Judge: Keystone XL Opponents Can’t Testify


04 August 2017 |

LINCOLN — Pipeline developer TransCanada has won a ruling that bars Nebraska landowners and others who oppose its Keystone XL project from testifying about potential oil leaks and whether the pipeline is needed.

Former Lancaster County District Judge Karen Flowers, who was hired to conduct next week’s hearings over the proposed Keystone XL, ruled that issues such as safety, necessity of the pipeline and whether the U.S. needs the Canadian oil are beyond the purview of the state’s review.

“The (Nebraska Major Oil Pipeline) Siting Act specifically prohibits the commission from considering safety considerations, including the risk of spills and leaks,” Flowers wrote in a ruling issued Wednesday.

She issued more than 30 rulings, based on objections filed by TransCanada, about what testimony would and would not be allowed at next week’s hearings over the Keystone XL’s 275-mile route across the state.
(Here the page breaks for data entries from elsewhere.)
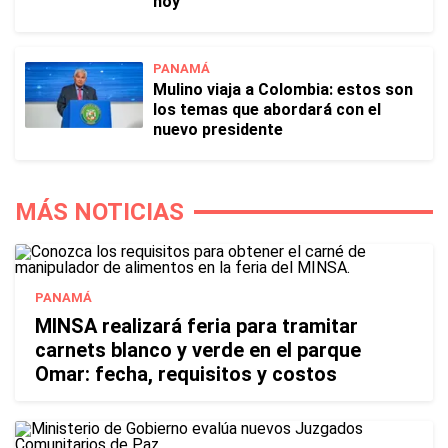
hoy
PANAMÁ
Mulino viaja a Colombia: estos son
los temas que abordará con el
nuevo presidente
MÁS NOTICIAS
PANAMÁ
MINSA realizará feria para tramitar
carnets blanco y verde en el parque
Omar: fecha, requisitos y costos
Jane Kleeb, a leading opponent of the Keystone XL project, said that the Nebraska Public Service Commission is asking for a lawsuit if it doesn’t allow landowners and other experts testifying in opposition.

“They’re headed for a very tough court fight,” Kleeb said Thursday.

Testimony is scheduled to begin Monday at 9 a.m. and will continue all week, as the Public Service Commission weighs whether the pipeline is in the “public interest” of the state.

The $8 billion Keystone XL is designed to transport heavy, Canadian tar sand oil from Alberta to oil refineries on the U.S. Gulf Coast. The southern portion of the 36-inch diameter pipeline was completed years ago, but the portion from Alberta to Steele City, Nebraska, was rejected by the Obama administration.

President Donald Trump revived the project after taking office in January, but now there’s doubt that enough oil producers will sign long-term contracts to make the Keystone XL financially feasible.

 The world has changed dramatically since the project was first proposed in 2008: Oil prices have plummeted, unemployment has fallen, interest in mining the expensive tar sand oil has cooled, and other oil pipelines have been built or proposed, reducing the need for the XL.

TransCanada said recently that it will decide by December whether it will go forward with the project.